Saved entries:
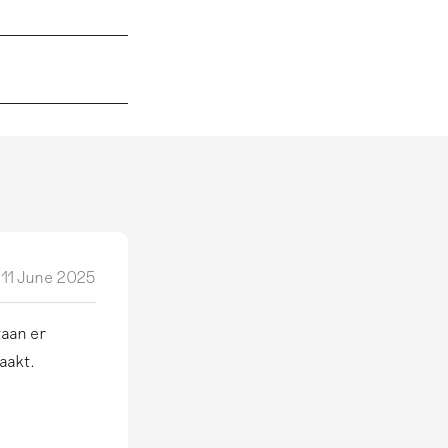
11 June 2025
aan er
aakt.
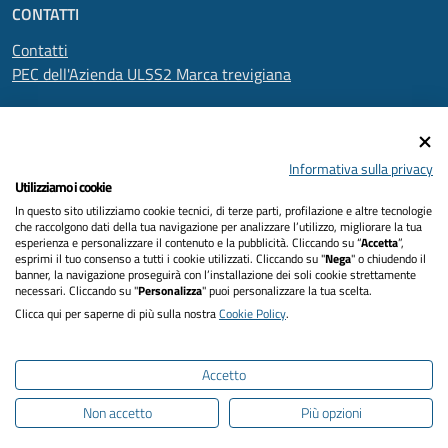
CONTATTI
Contatti
PEC dell'Azienda ULSS2 Marca trevigiana
SEGUICI SU
Informativa sulla privacy
Utilizziamo i cookie
In questo sito utilizziamo cookie tecnici, di terze parti, profilazione e altre tecnologie
Informativa privacy
che raccolgono dati della tua navigazione per analizzare l’utilizzo, migliorare la tua
esperienza e personalizzare il contenuto e la pubblicità. Cliccando su “
Accetta
”,
Dichiarazione di accessibilità
esprimi il tuo consenso a tutti i cookie utilizzati. Cliccando su "
Nega
" o chiudendo il
banner, la navigazione proseguirà con l’installazione dei soli cookie strettamente
necessari. Cliccando su "
Personalizza
" puoi personalizzare la tua scelta.
Note legali
Clicca qui per saperne di più sulla nostra
Cookie Policy
.
Cookies policy
Accetto
Mappa del sito
Non accetto
Più opzioni
Intranet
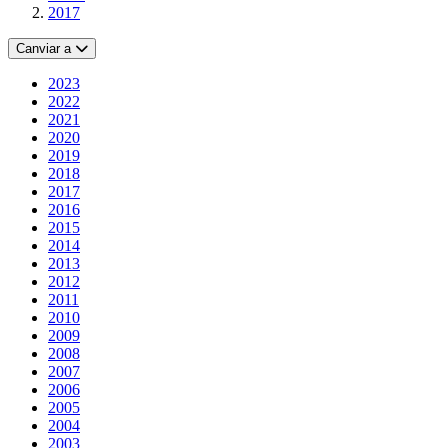
2017
Canviar a
2023
2022
2021
2020
2019
2018
2017
2016
2015
2014
2013
2012
2011
2010
2009
2008
2007
2006
2005
2004
2003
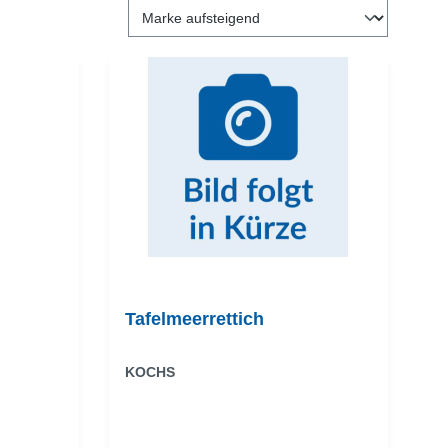
Tafelmeerrettich
KOCHS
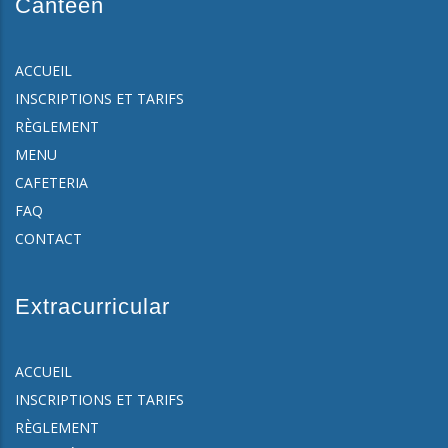
Canteen
ACCUEIL
INSCRIPTIONS ET TARIFS
RÈGLEMENT
MENU
CAFETERIA
FAQ
CONTACT
Extracurricular
ACCUEIL
INSCRIPTIONS ET TARIFS
RÈGLEMENT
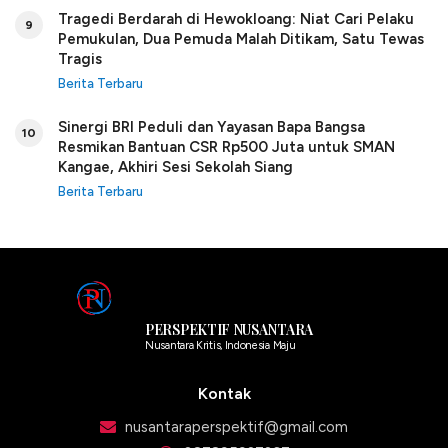
Tragedi Berdarah di Hewokloang: Niat Cari Pelaku
9
Pemukulan, Dua Pemuda Malah Ditikam, Satu Tewas
Tragis
Berita Terbaru
Sinergi BRI Peduli dan Yayasan Bapa Bangsa
10
Resmikan Bantuan CSR Rp500 Juta untuk SMAN
Kangae, Akhiri Sesi Sekolah Siang
Berita Terbaru
PERSPEKTIF NUSANTARA
Nusantara Kritis, Indonesia Maju
Kontak
nusantaraperspektif@gmail.com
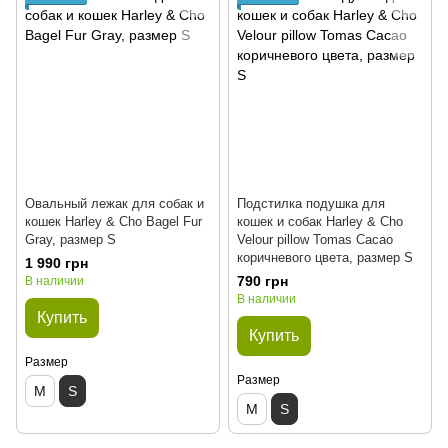
Овальный лежак для собак и
Подстилка подушка для
кошек Harley & Cho Bagel Fur
кошек и собак Harley & Cho
Gray, размер S
Velour pillow Tomas Cacao
коричневого цвета, размер S
1 990 грн
790 грн
В наличии
В наличии
Купить
Купить
Размер
Размер
M
S
M
S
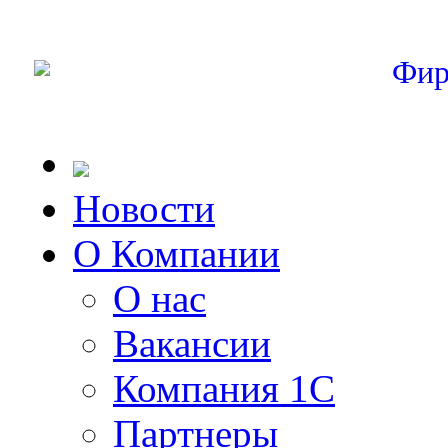
Фир
Новости
О Компании
О нас
Вакансии
Компания 1С
Партнеры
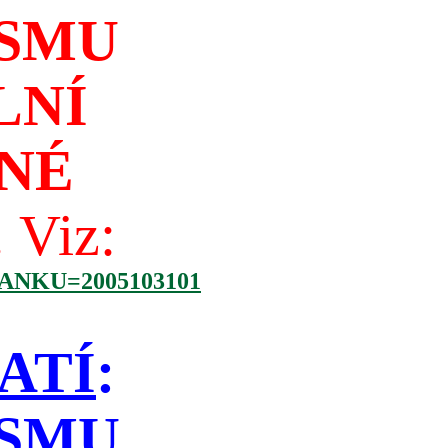
ISMU
LNÍ
NÉ
!
Viz:
NKU=2005103101
ATÍ
:
ISMU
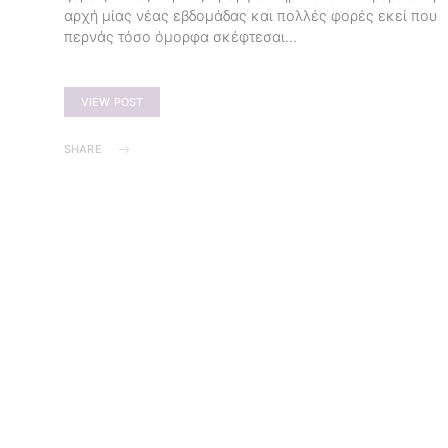
αρχή μίας νέας εβδομάδας και πολλές φορές εκεί που
περνάς τόσο όμορφα σκέφτεσαι…
VIEW POST
SHARE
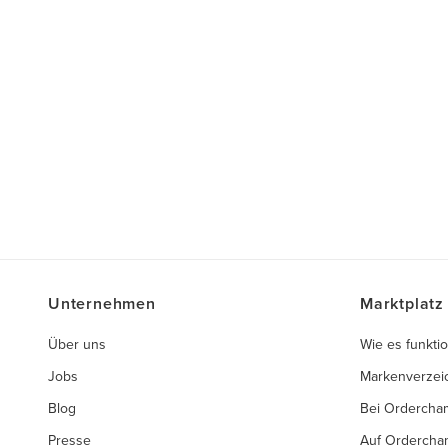
Unternehmen
Marktplatz
Über uns
Wie es funktio
Jobs
Markenverzei
Blog
Bei Ordercha
Presse
Auf Ordercha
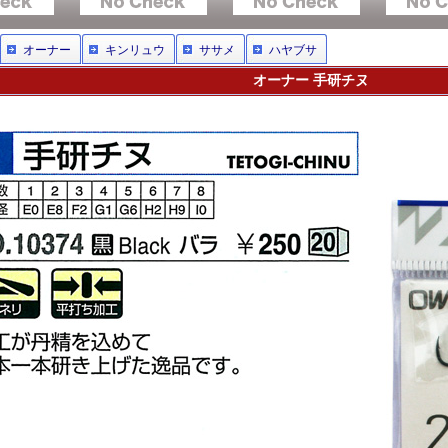
オーナー
キンリュウ
ササメ
ハヤブサ
オーナー 手研チヌ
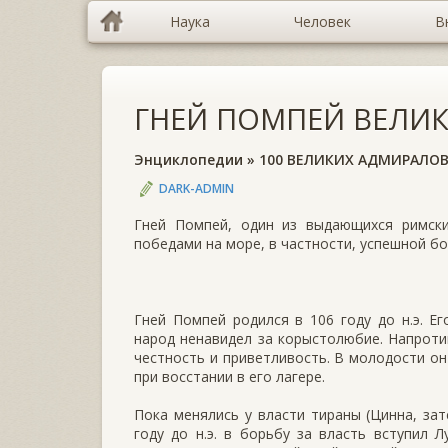
Наука
Человек
В
ГНЕЙ ПОМПЕЙ ВЕЛИ
Энциклопедии
»
100 ВЕЛИКИХ АДМИРАЛО
DARK-ADMIN
Гней Помпей, один из выдающихся римски
победами на море, в частности, успешной бо
Гней Помпей родился в 106 году до н.э. Е
народ ненавидел за корыстолюбие. Напроти
честность и приветливость. В молодости он
при восстании в его лагере.
Пока менялись у власти тираны (Цинна, зат
году до н.э. в борьбу за власть вступил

• _What is expected_: The answer must be the lines from the first one in the records through the line containing "o chiudendo il", copied exactly, with no pictures.

• _Written answer_:
11 June 2025
aan er
aakt.
CONTATTI
Contatti
PEC dell'Azienda ULSS2 Marca trevigiana
SEGUICI SU
Informativa sulla privacy
Utilizziamo i cookie
In questo sito utilizziamo cookie tecnici, di terze parti, profilazione e altre tecnologie
Informativa privacy
che raccolgono dati della tua navigazione per analizzare l’utilizzo, migliorare la tua
esperienza e personalizzare il contenuto e la pubblicità. Cliccando su “
Accetta
”,
Dichiarazione di accessibilità
esprimi il tuo consenso a tutti i cookie utilizzati. Cliccando su "
Nega
" o chiudendo il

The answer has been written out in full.